Aşağıdaki davranışlardan bir veya birden fazlasına maruz kalıyorsanız ya da bunlarla tehdit ediliyorsanız, şiddet görüyorsunuz demektir. Vakit kaybetmeden yasanın güvence altına aldığı haklarınızdan faydalanmaya başlayabilirsiniz.
Fiziksel şiddet:
Bedeninize yönelik her türlü saldırı, fiziksel şiddettir. Tokat, tekme ve yumruk atmak, sarsmak, hırpalamak, boğaz sıkmak, bağlamak, saç çekmek, herhangi bir cisim atmak, kesici ve delici aletler ya da ateşli silahlarla yaralamak, işkence yapmak, sağlıksız koşullarda yaşamaya zorlamak, sağlık hizmetlerinden yararlanmayı engellemek ve öldürmek gibi eylemler fiziksel şiddet tanımına dahildir.

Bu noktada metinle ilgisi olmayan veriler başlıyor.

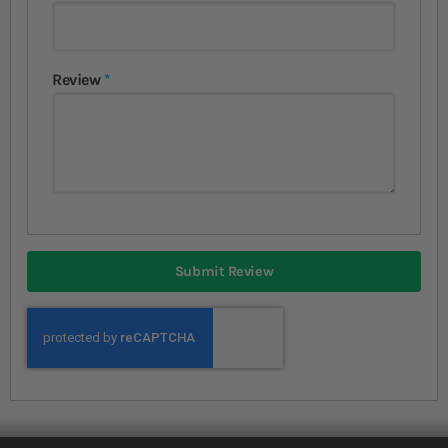
Review
Submit Review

Diğer şiddet türlerinde olduğu gibi, töre, namus, gelenek, görenek gibi kavramlar fiziksel şiddete bahane edilemez. Kadının giydiği kıyafet, gittiği yer, konuştuğu insan, evlilik dışı ilişkisi olması, evlilik dışı hamile kalması, bâkire olmaması, ailesinin istediği kişiyle evlenmek istememesi, boşanmak/ ayrılmak istemesi, çalışmak istemesi gibi nedenlerle şiddet uygulayan kişilerin alacağı cezalar hafifletilmez.

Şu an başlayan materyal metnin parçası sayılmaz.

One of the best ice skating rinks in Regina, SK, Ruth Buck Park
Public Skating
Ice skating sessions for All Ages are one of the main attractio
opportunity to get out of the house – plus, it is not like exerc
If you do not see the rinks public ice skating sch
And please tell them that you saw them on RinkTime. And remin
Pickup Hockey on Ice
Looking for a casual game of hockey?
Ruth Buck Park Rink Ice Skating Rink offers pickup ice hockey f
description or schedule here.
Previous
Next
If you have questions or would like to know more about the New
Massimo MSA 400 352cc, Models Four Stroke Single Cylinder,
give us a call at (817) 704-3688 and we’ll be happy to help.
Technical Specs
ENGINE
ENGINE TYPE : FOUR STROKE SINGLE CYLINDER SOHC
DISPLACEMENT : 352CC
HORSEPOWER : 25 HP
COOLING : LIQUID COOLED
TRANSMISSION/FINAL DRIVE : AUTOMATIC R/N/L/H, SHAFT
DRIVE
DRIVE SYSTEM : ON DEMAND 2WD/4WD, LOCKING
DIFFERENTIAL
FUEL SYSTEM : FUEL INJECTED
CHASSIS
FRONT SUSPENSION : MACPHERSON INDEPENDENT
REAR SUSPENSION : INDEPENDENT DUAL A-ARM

Kişinin bedeninden çok ruh sağlığını hedef alan şiddet türü psikolojik şiddettir. Genellikle bir defaya mahsus eylemlerden çok sürekliliği olan eylemler psikolojik şiddet olarak tanımlanır. Sürekli olarak bağırmak, korkutmak, küfür veya hakaret etmek, aileyle, arkadaşlarla, komşularla görüştürmemek, giyim tarzıyla ilgili baskı yapmak, eve hapsetmek, çocuklardan uzaklaştırmak, kıskançlık bahanesiyle sürekli kontrol altında tutmak, başkalarıyla kıyaslamak, sevdiği eşya ve hayvanlara zarar vermek, tehdit etmek, şantaj yapmak, aynı şekilde düşünmeye zorlamak gibi eylemlerle karşı karşıyaysanız psikolojik şiddet görüyorsunuz demektir.

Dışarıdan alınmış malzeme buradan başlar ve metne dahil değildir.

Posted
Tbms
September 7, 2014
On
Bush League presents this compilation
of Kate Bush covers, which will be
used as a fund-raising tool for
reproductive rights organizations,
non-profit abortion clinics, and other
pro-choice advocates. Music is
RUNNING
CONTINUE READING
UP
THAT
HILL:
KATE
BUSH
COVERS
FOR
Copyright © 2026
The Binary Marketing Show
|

Ekonomik kaynakların ve paranın düzenli bir şekilde kadın üzerinde bir yaptırım, tehdit ve kontrol aracı olarak kullanılmasıdır. Koşullar elverdiği halde evin masraflarını karşılamamak, para vermemek, kısıtlı para vermek, ailenin gelir ve giderleri konusunda bilgi vermemek, aileyi ilgilendiren maddi konularda fikir almadan tek başına karar vermek, kişinin mallarına ve gelirine el koymak, çalışmasına engel olmak, istemediği işte zorla çalıştırmak gibi davranışlar ekonomik şiddettir. Ekonomik şiddet de genellikle duygusal/psikolojik şiddet gibi tek seferlik eylemlerden çok sürekli bir durumu tarif eder.
Cinsel şiddet:
Kadını rıza göstermediği herhangi bir cinsel davranışa zorlamak cinsel şiddettir. Cinsel şiddet, cinselliğin bir tehdit, sindirme ve kontrol etme aracı olarak kullanılmasını da içerir. Çocukların cinsel istismarı, evlilik içi ya da evlilik dışı tecavüz (kişinin istemediği zamanda, istemediği şekilde, istemediği biriyle cinsel ilişkiye zorlanması ya da yabancı cisimlerle cinsel organa saldırı), cinsel saldırı (tecavüze varmayan her türlü istenmeyen cinsel temas; elle sarkıntılık gibi), cinsel taciz (sözlü ya da yazılı cinsel içerikli rahatsızlık verici davranışlar; örneğin rahatsızlık verici cinsel imalar içeren telefon mesajları, mektuplar), cinsel organlara zarar vermek, zorla cinsel içerikli yayın izletmek, cinsel organları rahatsızlık verici şekilde teşhir etmek, çocuk doğurmaya veya doğurmamaya zorlamak, zorla kürtaj yaptırtmak, fuhşa zorlamak, zorla evlendirmek, bekâret kontrolü ve benzeri eylemler, cinsel şiddet olarak tanımlanır.